Сухонькая мордочка и во сне остается трогательно-строгой.
Поезд набирает скорость, и полупустой вагон мотает так, словно его раскачивает, как колыбель, какой-то нервный великан – плюти-плют, плюти-плют, плютиплютиплютиплют…
Я сажусь, чтобы расшнуровать ботинки, но у меня кружится голова. Опираюсь о стену, пережидаю. Мужичку напротив тоже удается сесть, и мы смотрим друг на друга, оба – пьяные, но я от усталости, все вертится перед глазами, плывет, как будто мы не в поезде, а в какой-нибудь тоскливой песне Лёлика Федорова.

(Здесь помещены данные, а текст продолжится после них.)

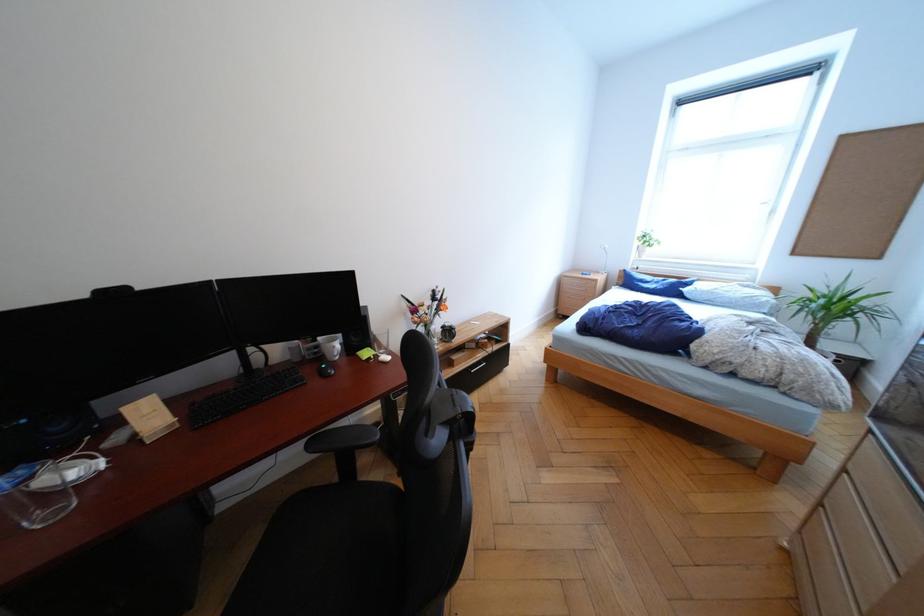 What do you see at coordinates (343, 439) in the screenshot? The height and width of the screenshot is (616, 924). I see `a black chair armrest` at bounding box center [343, 439].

– А Серый где? А пиво где? – первым наводит резкость мужичок. – А… Ушел… А я вот котенёночка матери везу… В подарок… Пусть, думаю, кот вырастет… Снежанка будет приходить, играться с ним будет… Ей Светка кота не разрешает… А имя красивое – Снежана, скажи? Это Светка выдумала… Девять лет. На фортепьяно ходит… Вся в меня… Я ж баянист был первый… Ох, и любила меня Светка… Я ж баянист был, за мной девки – табуном, все как есть мои были… Ох, и любила… Сядет, бывало, где я, на свадьбе или где… Кулачком щеку подопрет и слушает, аж до слез… Другие девки танцуют, а она так и сидит, и смотрит… Ни с кем не шла… Светка-то моя… бывшая… Так я и женился… А красивая была! Ну, и сейчас красивая… Только уж больно злая. Как ушла к этому… к Серому… Не к тому Серому, что ушел… А к этому… Он хоть и бандит, а мужик неплохой… Светка-то, слышь, как замуж по второму разу вышла, выдумала к Снежанке меня не допускать… Пьянь, говорит, как эта вот, – мужичок опасливо понижает голос и кивает на мумию старушки, – пьянь окаянная, мало я от тебя терпела? А Серый ей – отец, говорит, слышь, есть отец. Пусть. И деньги берет. Светка-то, было, в рожу кинула. Говорит, не нуждаемся в твоих подачках, пьянь… Ну, так… И дом у них свой… С балконом… С фортепьяной – ну, пианину так по-научному называют… И тачка, и гараж… А Серый говорит – отец, имеет право… И берет, сколько привезу… Снежанке-то… И подарки, и все… Хороший мужик… Я в Москву-то на заработки езжу, а так я – баянист… Самоучка… Но первым был у нас… Снежанка-то в школу ходит, в музыкальную… Спрашивает меня – как тут играть, папка? Ну, я сяду… показываю, как… А она мне – у тебя, папка, пальцы неправильные… Ап-пли-ка-тура, слышь… А я ей – что пальцы? Ты, говорю, Снежанка, музыку слушай… Главное, чтоб музыка была правильная! Пианину-то я быстро освоил, это тебе не баян, там попроще будет… Только пальцы вот… неправильные пока… А теперь котененочка привезу, Снежанка и сама будет к матери бегать… А то мать скучает за ней, за внучкой, а сама к ним не ходит… Со Светкой у них, знаешь… Как сойдутся, так чуть не до драки… А теперь Снежанка сама… Большая уже… Девять лет, слышь… – Мужичок сползает по стеночке, заваливается на бок, бормотание плавно сменяется храпом, но котенка при этом все страхует, прижимает правой к плечу.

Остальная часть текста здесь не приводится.